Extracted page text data
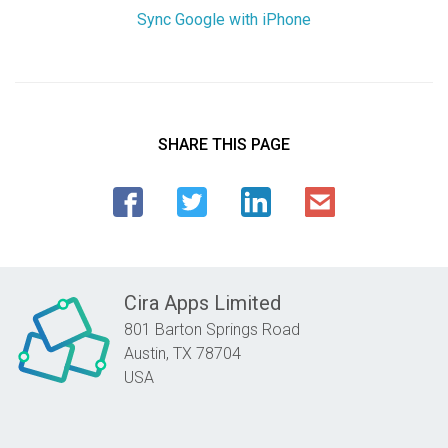
Sync Google with iPhone
SHARE THIS PAGE
Cira Apps Limited
801 Barton Springs Road
Austin,
TX
78704
USA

» Your instructions
Write the entries out again word for word. Omit all pictures from them.

» Task result
Sync Google with iPhone
SHARE THIS PAGE
Cira Apps Limited
801 Barton Springs Road
Austin,
TX
78704
USA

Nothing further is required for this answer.